Hakaret Suçu Nedir?
Hakaret suçu, Türk Ceza Kanunu’nun (“TCK”) 125. Maddesinde “Bir kimseye onur, şeref ve saygınlığını rencide edebilecek nitelikte somut bir fiil veya olgu isnat eden veya sövmek suretiyle bir kimsenin onur, şeref ve saygınlığına saldıran kişi, üç aydan iki yıla kadar hapis veya adlî para cezası ile cezalandırılır. Mağdurun gıyabında hakaretin cezalandırılabilmesi için fiilin en az üç kişiyle ihtilat ederek işlenmesi gerekir.” şeklinde tanımlanmıştır. Özetle kişinin onur, şeref ve saygınlığını zedeleyecek somut eylemler hakaret kapsamında değerlendirilir. Bu eylemler sözlü veya yazılı şekilde gerçekleşebilir.
Kanun’un 125. Maddesi devam eden fıkralarında suçun nitelikli halini düzenlemiştir. Bu hükümlere göre kamu görevlisine karşı görevinden dolayı, dini, siyasi, sosyal, felsefi inanç, düşünce ve kanaatlerini açıklamasından, değiştirmesinden, yaymaya çalışmasından, mensup olduğu dinin emir ve yasaklarına uygun davranmasından dolayı, kişinin mensup bulunduğu dine göre kutsal sayılan değerlerden bahisle işlenmesi halinde suç nitelikli hale gelmiş olur. Bu şartlar altında hakaret suçunun cezası, cezanın alt sınırı bir yıldan az olamaz.
Hakaret Suçunun İşlenme Şekli
Hakaret suçu yüze karşı, mağdurun yokluğunda ya da internet ve sosyal medya yoluyla işlenebilir. Suçun yüze karşı işlendiği halde mağdur hakareti o anda öğrenmiş olur. Bu durumda fail ile mağdurun yüz yüze olması gerekmez. Dikkate alınacak nokta failin mağduru muhatap alacak şekilde hakaret etmesi ve mağdurun bunu anında öğrenmesi yeterlidir. Mağdurun yokluğunda, gıyabında hakaret şeklinde işlenmesi durumunda ise failin fiili gerçekleştirdiği koşullar ve ortam da göz önünde bulundurulur. Gıyapta söz konusu suçun, failin fiili en az üç kişinin tanık olacağı şekilde işlemi durumunda gerçekleşir.

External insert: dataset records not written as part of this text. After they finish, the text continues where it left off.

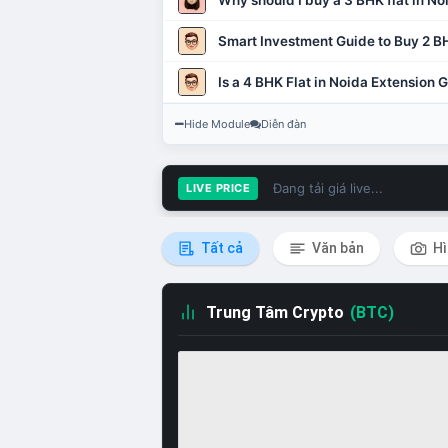
Why should I buy a 3 BHK flat in No
Smart Investment Guide to Buy 2 BH
Is a 4 BHK Flat in Noida Extension
Hide Module
Diễn đàn
Đang tải giá live...
LIVE PRICE
Tất cả
Văn bản
Hì
Trung Tâm Crypto
(BTC)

Hakaret suçunun sık görünme şekillerinden biri ise internet ve sosyal medya üzerinden yapılan hakaret eylemleridir. Kanun’un lafzından anlaşıldığı üzere “kişiyi muhatap alan mektup, telgraf, telefon ve benzeri araçlarla yapılan hakaret de huzurda olarak cezalandırılır.” Hükmü internet ve sosyal medya üzerinden yapılan hakaretlerin de söz konusu suç kapsamında olacağını gösterir. Hakaretin bu şekilde gerçekleşmiş olması suçun nitelikli halini oluşturur.
Hakaret Suçunun Şartları
Hakaret suçunun faili herkes olabilir. Ancak hakaretin yöneltildiği kişiye göre, kamu görevlisi, suç nitelikli hal kazanabilir. Fiil somut fiil veya olgu isnat etme ya da sövme şeklinde işlenebilir. Somut olgu veya fiil isnat etme halinde fail mağdura doğruluğu ispat edilebilir bir olgu isnat eder. Ancak sövme yoluyla hakarette herhangi bir olgu isnat edilmez, mağdurun onur ve şerefini zedeleyecek ifadeler kullanılır. Hakaret suçunun işlenmiş olması için özel bir kasta aranmaz. Bu demek olur ki kişi ifadeyi sadece şaka yapma amacıyla da kullansa suç unsuru oluşmuş sayılır.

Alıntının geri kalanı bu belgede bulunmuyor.